De bien curieux arguments de la part des astronomes
Reconnaissons que les arguments des astronomes, ou des rationalistes en général, contre l’astrologie, manquent d’originalité. Souvent techniques, pointillistes, ils ne sont guère plus efficaces qu’un coup d’épée dans l’eau. L’article qui suit est de Didier Barthès, astronome, membre du conseil d’administration du CALA (Club d’Astronomie de Lyon Ampère). Il y développe un argumentaire original, avec les écueils à éviter face aux adeptes de l’astrologie. J’ai découvert son article dans la Gazette du CALA n° 65 (juillet 2002). Didier s’occupe des formations théoriques pour adultes – formations qui rencontrent un grand succès. Je le remercie de m’avoir autorisée à publier son article sur mon blog.
Agnès
De bien curieux arguments de la part des astronomes Didier Barthès
Parler d’astrologie reste un exercice délicat. Face à un auditoire adepte des horoscopes vous vous heurtez à un mur d’incompréhension et face à un public d’astronomes, vous ne prêchez qu’à des convaincus. C’est inutile et généralement ennuyeux. C’est pourquoi je vous propose d’aborder aujourd’hui une troisième voie, parler à des astronomes, oui, mais justement pour critiquer la façon dont ceux-ci rejettent habituellement les vues des astrologues.

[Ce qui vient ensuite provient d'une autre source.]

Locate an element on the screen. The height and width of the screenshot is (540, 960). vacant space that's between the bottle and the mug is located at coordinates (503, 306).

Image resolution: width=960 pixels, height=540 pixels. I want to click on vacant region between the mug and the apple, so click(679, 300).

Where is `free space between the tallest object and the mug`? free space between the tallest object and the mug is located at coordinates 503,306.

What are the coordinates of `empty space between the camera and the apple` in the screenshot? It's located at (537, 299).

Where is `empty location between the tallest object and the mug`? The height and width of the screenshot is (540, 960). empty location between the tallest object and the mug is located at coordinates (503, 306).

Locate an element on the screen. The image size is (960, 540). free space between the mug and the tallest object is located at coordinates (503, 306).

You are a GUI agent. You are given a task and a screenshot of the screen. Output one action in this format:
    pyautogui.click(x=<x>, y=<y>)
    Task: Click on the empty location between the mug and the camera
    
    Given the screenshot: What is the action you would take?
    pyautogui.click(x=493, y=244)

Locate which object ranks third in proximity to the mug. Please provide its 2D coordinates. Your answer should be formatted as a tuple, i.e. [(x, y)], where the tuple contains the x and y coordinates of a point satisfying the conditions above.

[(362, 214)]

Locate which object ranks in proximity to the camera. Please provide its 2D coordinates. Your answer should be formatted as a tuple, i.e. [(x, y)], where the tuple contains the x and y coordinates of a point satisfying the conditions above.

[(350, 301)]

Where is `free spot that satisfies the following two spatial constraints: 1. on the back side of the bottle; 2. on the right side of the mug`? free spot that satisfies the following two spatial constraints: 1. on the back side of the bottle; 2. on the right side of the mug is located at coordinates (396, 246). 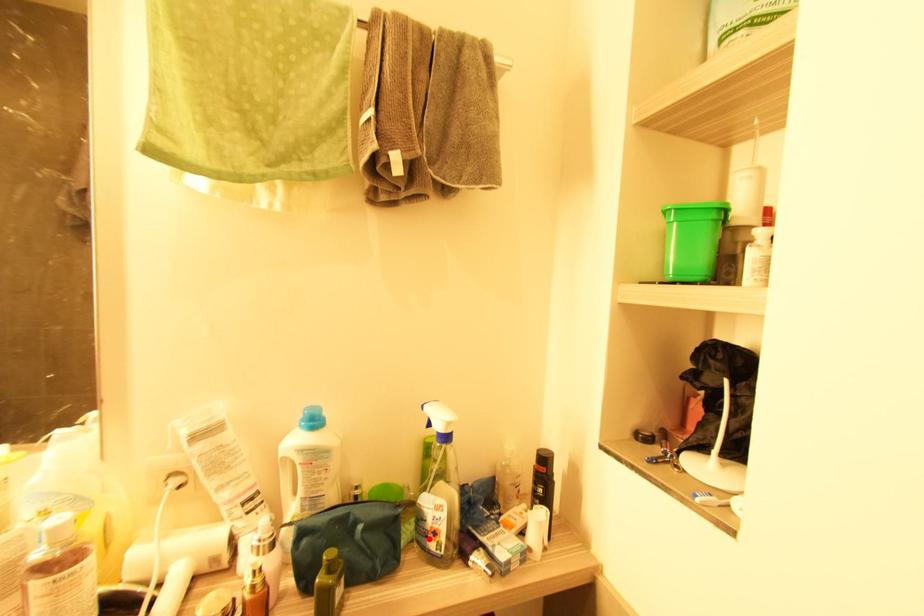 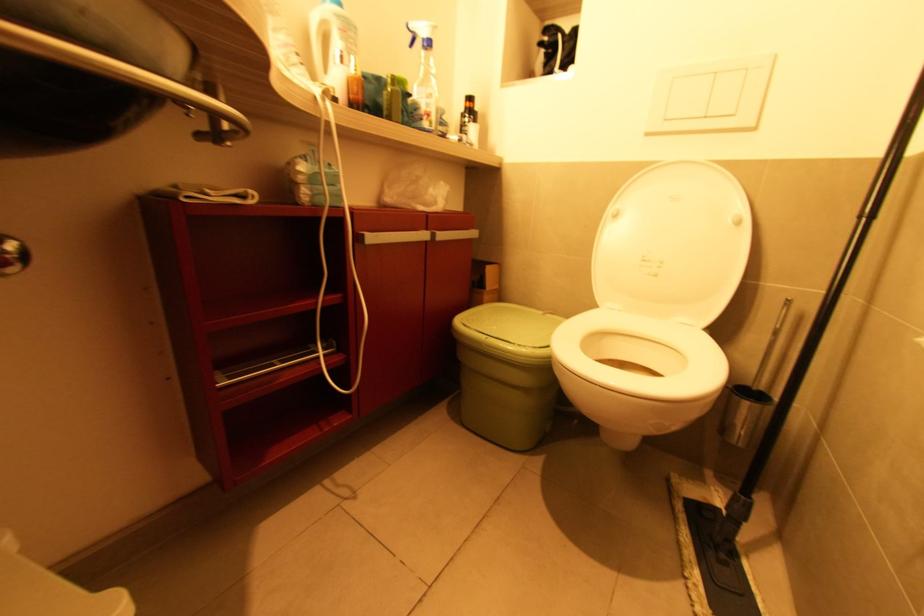 The point at the highlighted location is marked in the first image. Where is the corresponding point in the second image?

(424, 121) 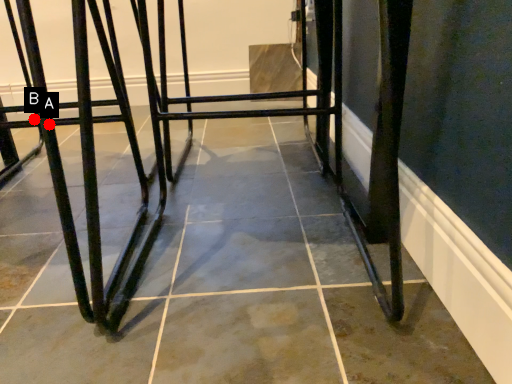 Question: Two points are circled on the image, labeled by A and B beside each circle. Which point appears farthest from the camera in this image?

Choices:
 (A) A is further
 (B) B is further

Answer: (B) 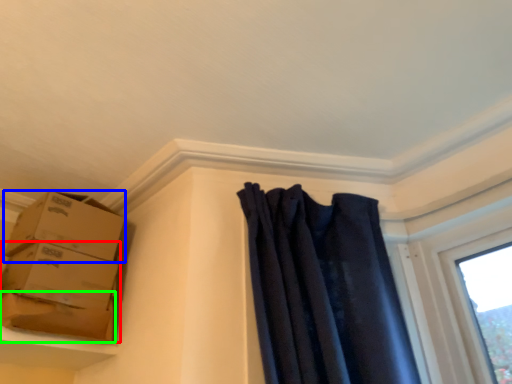 Question: Which object is the closest to the box (highlighted by a red box)? Choose among these: box (highlighted by a blue box) or cardboard box (highlighted by a green box).

Choices:
 (A) box
 (B) cardboard box

Answer: (B) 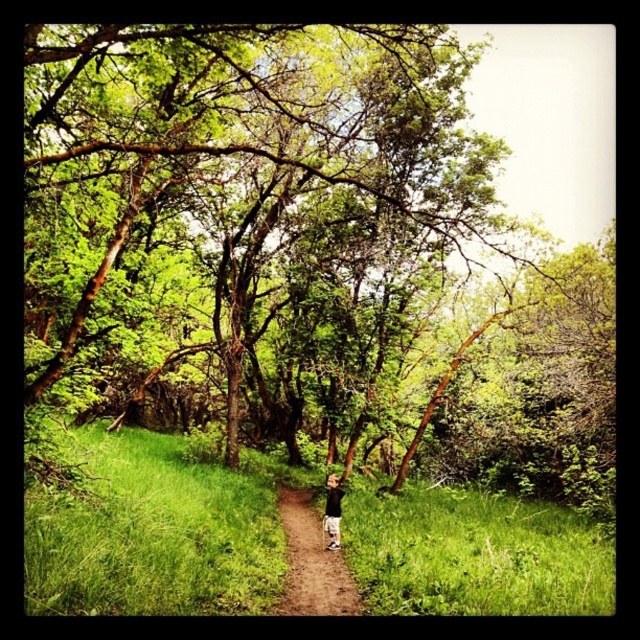 Question: Based on their relative distances, which object is farther from the brown dirt path at center?

Choices:
 (A) black cotton shirt at center
 (B) green leafy tree at center

Answer: (B)

Question: Which point is closer to the camera?

Choices:
 (A) (360, 353)
 (B) (323, 518)
 (C) (330, 604)

Answer: (C)

Question: From the image, what is the correct spatial relationship of green leafy tree at center in relation to brown dirt path at center?

Choices:
 (A) right
 (B) left

Answer: (A)

Question: Which object is closer to the camera taking this photo?

Choices:
 (A) black cotton shirt at center
 (B) brown dirt path at center
 (C) green leafy tree at center

Answer: (C)

Question: Can you confirm if green leafy tree at center is smaller than brown dirt path at center?

Choices:
 (A) yes
 (B) no

Answer: (B)

Question: Is green leafy tree at center to the left of black cotton shirt at center from the viewer's perspective?

Choices:
 (A) no
 (B) yes

Answer: (B) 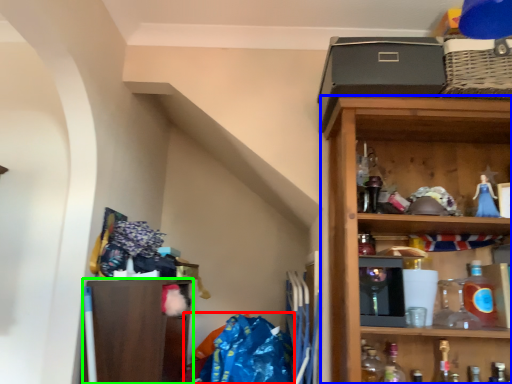 Question: Which is nearer to the material (highlighted by a red box)? shelf (highlighted by a blue box) or shelf (highlighted by a green box).

Choices:
 (A) shelf
 (B) shelf

Answer: (B)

Passionnés d’astronomie et sûrs de notre bon droit, il me semble que nous répondons parfois aux astrologues d’une manière un peu légère. Nous utilisons des arguments qui, insidieusement, pourraient se révéler en leur faveur. J’illustrerai cette dérive par deux exemples : la nature des constellations et la réalité des actions à distance.
La nature des constellations
Sur les constellations, les astronomes font généralement grief aux astrologues de se tromper sur quatre points. Le zodiaque (bande du ciel centrée sur l’écliptique et dans laquelle « circulent » le soleil et les planètes) compte non pas 12 mais 13 constellations.
Ophiucus et le serpent
La treizième, Ophiucus (entre le Scorpion et le Sagittaire) est toujours ignorée de l’astrologie sans aucune autre raison que celle-ci une division de l’année en treize serait moins commode et n’offrirait aucune correspondance facile avec la plupart des calendriers. Du fait de la précession des équinoxes, les signes retenus par l’astrologie ne sont plus ceux qui résulteraient de l’observation du ciel actuel. Ainsi, un enfant né le 1er janvier est astrologiquement du signe du Capricorne tandis que le Soleil est à cette date dans la constellation du Sagittaire (rappel : notre signe astrologique est théoriquement celui de la constellation devant laquelle navigue le Soleil au moment de notre naissance). Les astrologues sont restés figés sur les configurations astrales d’il ya deux mille ans ! Les constellations ont changé au cours de l’histoire tant dans leur nom que dans leur définition. Ainsi, en passant des babyloniens aux grecs, le Journalier est devenu le Bélier et les Queues, une partie des Poissons. De même les constellations chinoises de l’époque impériale ne sont pas les nôtres. Telle étoile rattachée à une constellation dans une civilisation peut fort bien se trouver dans une autre pour une société différente.
Hercule d'Hyginus (1485)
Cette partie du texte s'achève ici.